> WHAT THE EXERCISE ASKS
Two lines below mark the span: the one containing "comencemos a hablar" and the one containing "lenguaje de la". Set down both, plus every line between, exactly as they stand, and nothing else.

#### DATA SUPPLIED

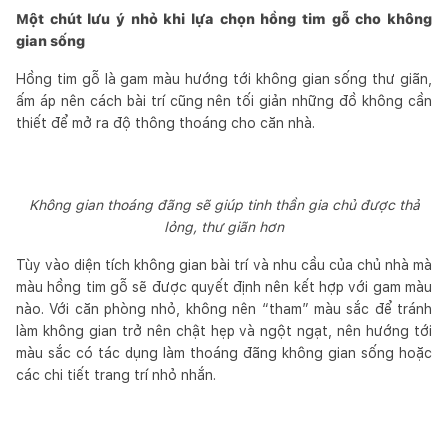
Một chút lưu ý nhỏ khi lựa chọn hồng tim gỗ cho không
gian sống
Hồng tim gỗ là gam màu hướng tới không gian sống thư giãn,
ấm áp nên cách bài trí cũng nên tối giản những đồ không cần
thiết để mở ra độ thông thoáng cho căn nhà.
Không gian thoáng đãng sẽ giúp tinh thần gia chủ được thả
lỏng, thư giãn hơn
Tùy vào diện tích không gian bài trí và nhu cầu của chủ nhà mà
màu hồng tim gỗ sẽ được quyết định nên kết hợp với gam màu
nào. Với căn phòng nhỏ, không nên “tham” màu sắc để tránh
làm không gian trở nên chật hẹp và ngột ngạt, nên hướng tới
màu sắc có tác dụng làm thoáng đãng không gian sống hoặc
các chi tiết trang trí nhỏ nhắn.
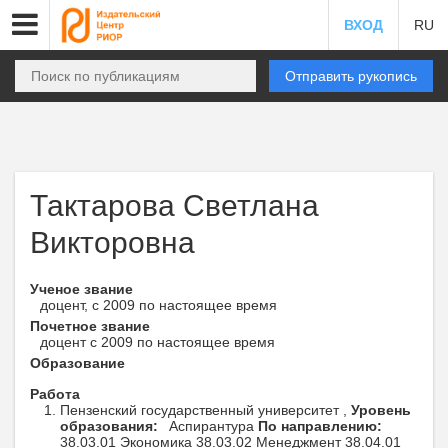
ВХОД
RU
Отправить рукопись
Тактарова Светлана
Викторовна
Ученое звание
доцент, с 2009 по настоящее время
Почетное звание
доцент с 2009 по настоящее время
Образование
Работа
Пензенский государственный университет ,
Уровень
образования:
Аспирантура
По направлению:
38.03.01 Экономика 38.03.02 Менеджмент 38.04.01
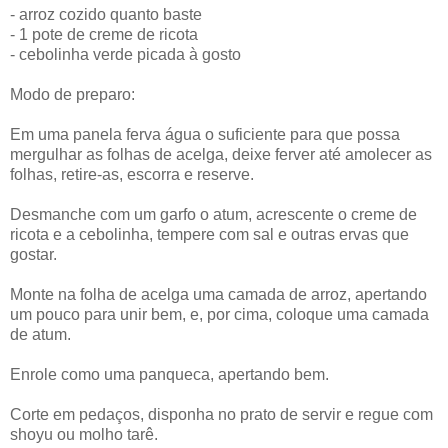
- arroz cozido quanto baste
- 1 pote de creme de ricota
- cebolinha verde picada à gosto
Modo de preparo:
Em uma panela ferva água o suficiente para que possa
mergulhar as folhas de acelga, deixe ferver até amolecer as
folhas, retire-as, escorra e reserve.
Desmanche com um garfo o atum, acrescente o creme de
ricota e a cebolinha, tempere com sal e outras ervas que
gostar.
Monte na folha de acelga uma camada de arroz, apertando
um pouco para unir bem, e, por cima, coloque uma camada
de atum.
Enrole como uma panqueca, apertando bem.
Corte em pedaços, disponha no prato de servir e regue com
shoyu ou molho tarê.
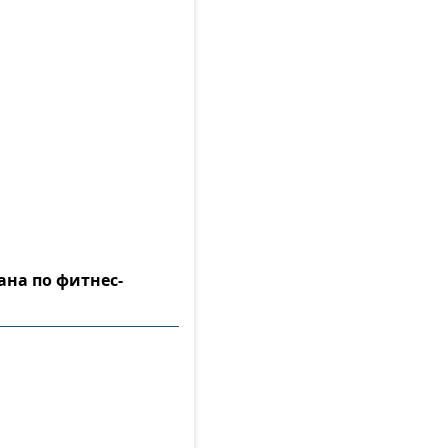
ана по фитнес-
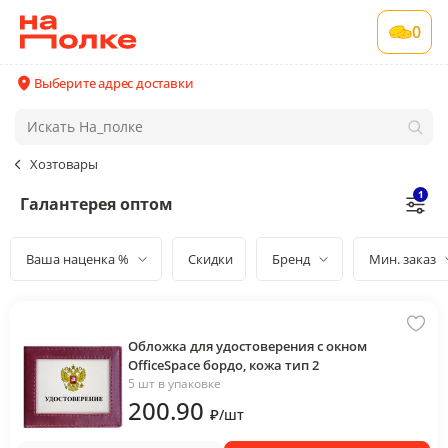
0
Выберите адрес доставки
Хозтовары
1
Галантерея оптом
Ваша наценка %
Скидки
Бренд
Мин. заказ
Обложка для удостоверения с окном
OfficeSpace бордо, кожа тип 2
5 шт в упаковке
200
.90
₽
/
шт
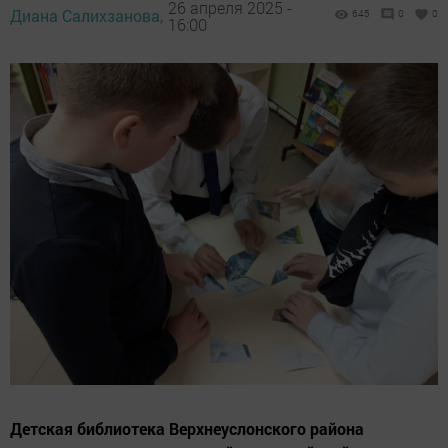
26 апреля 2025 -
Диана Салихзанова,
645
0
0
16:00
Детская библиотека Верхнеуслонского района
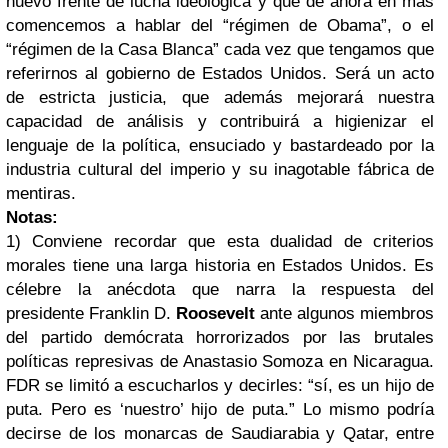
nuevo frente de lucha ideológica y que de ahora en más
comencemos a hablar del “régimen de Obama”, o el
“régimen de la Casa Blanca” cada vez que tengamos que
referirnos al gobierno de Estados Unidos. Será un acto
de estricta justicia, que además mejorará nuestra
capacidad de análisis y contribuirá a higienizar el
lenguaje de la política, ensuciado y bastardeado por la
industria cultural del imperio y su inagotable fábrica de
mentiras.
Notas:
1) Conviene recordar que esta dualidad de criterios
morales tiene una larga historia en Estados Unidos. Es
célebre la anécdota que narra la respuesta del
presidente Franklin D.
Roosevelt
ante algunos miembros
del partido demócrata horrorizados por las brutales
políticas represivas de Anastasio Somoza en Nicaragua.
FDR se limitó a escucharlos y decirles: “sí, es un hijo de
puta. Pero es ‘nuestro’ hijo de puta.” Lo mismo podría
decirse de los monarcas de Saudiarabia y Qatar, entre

########
#### DATA SUPPLIED

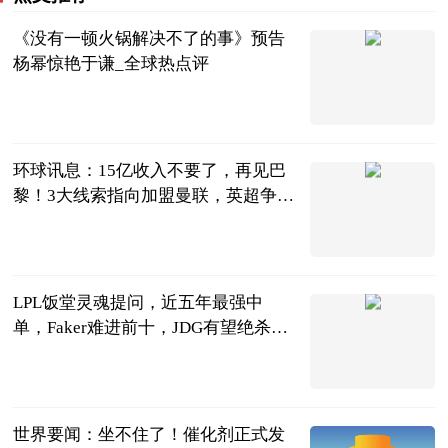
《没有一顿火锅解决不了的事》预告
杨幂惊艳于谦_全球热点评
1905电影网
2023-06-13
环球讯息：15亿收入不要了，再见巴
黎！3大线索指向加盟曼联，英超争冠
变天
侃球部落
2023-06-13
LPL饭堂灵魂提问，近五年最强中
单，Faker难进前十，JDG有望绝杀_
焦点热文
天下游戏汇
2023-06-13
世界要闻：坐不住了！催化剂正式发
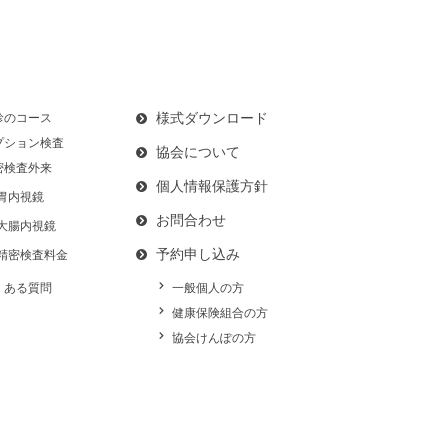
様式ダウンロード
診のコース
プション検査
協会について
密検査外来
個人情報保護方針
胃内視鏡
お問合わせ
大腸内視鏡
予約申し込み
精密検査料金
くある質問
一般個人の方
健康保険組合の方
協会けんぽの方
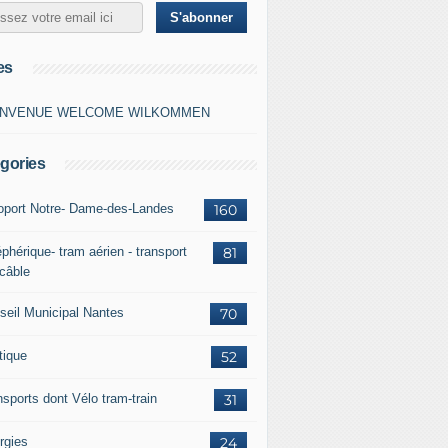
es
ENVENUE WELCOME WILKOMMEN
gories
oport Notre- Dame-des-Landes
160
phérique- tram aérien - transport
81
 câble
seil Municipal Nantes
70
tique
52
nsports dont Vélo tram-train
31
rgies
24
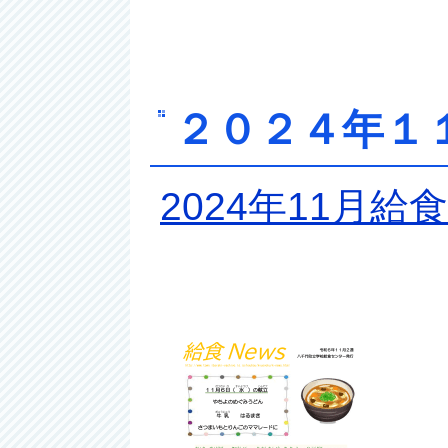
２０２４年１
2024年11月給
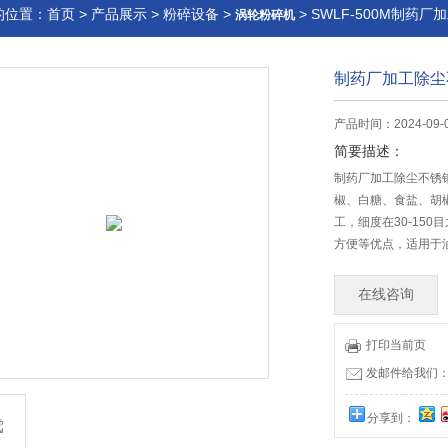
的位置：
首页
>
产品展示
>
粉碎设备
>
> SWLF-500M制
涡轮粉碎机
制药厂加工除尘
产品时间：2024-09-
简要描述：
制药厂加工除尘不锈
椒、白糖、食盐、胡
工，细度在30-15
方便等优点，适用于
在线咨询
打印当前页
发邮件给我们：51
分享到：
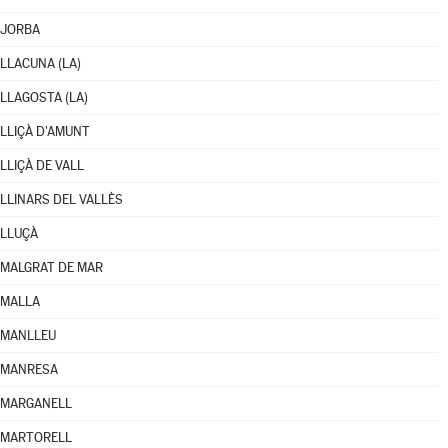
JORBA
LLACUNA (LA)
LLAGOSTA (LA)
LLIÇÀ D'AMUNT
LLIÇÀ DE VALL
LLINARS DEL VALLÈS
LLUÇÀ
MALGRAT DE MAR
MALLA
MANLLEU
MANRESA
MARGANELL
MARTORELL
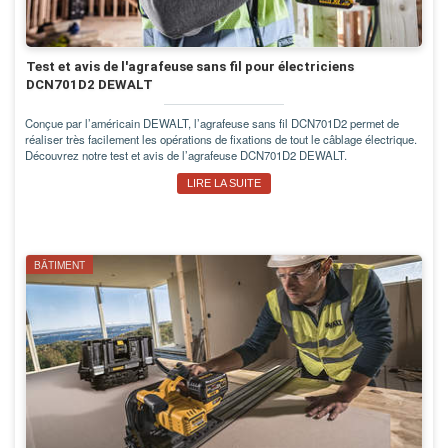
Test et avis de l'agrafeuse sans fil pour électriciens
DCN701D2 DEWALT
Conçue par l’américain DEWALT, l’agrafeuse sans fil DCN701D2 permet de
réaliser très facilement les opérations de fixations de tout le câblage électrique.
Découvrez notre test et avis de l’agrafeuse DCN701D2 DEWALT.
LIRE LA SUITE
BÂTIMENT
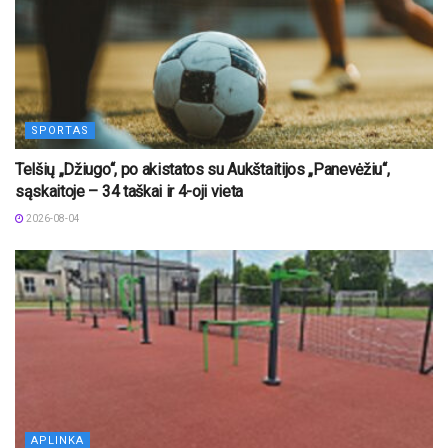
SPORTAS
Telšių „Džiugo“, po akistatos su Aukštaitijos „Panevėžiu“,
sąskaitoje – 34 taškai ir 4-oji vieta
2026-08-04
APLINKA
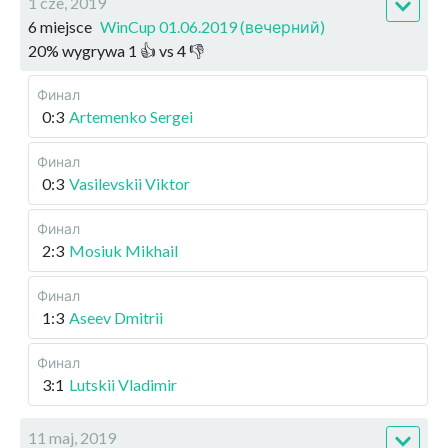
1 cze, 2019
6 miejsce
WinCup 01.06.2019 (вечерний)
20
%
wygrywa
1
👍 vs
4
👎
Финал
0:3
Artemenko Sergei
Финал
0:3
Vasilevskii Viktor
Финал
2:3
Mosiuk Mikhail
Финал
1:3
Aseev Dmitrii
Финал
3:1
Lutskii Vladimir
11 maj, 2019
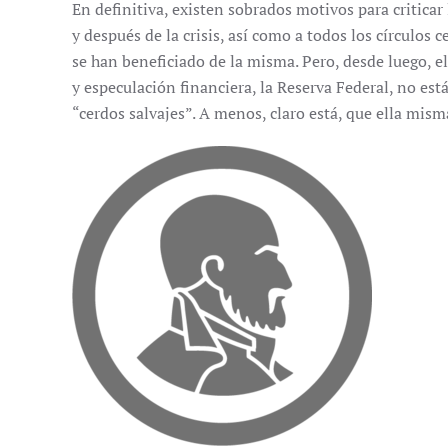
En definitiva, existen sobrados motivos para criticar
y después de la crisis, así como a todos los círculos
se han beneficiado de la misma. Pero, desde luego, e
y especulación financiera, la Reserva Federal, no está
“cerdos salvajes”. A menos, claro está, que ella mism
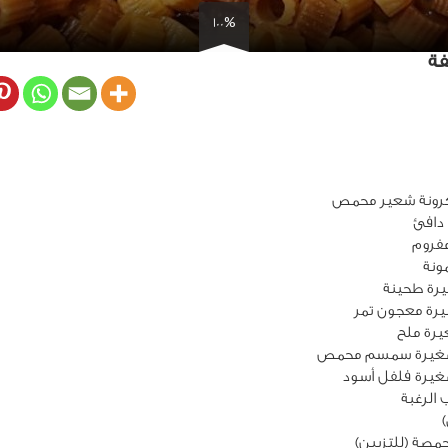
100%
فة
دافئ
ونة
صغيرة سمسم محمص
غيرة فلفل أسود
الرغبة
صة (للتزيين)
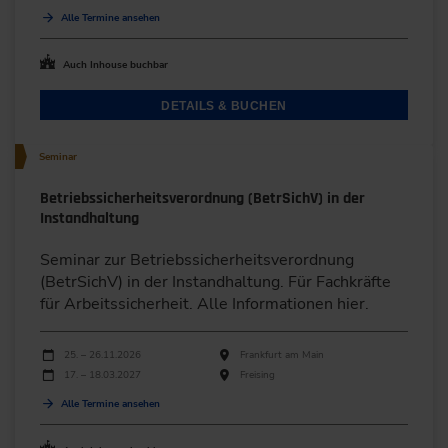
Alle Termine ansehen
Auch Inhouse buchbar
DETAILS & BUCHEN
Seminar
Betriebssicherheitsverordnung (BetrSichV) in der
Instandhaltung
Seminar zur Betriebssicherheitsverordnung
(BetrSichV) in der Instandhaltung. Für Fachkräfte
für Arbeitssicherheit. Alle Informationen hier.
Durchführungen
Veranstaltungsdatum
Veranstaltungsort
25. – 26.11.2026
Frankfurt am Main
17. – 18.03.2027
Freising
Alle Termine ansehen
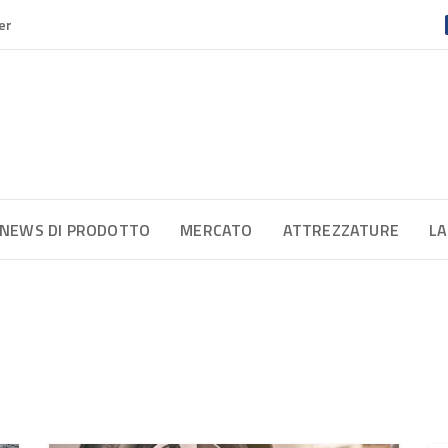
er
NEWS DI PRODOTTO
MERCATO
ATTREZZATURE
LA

########

> TASK RESULT
comencemos a hablar del “régimen de Obama”, o el
“régimen de la Casa Blanca” cada vez que tengamos que
referirnos al gobierno de Estados Unidos. Será un acto
de estricta justicia, que además mejorará nuestra
capacidad de análisis y contribuirá a higienizar el
lenguaje de la política, ensuciado y bastardeado por la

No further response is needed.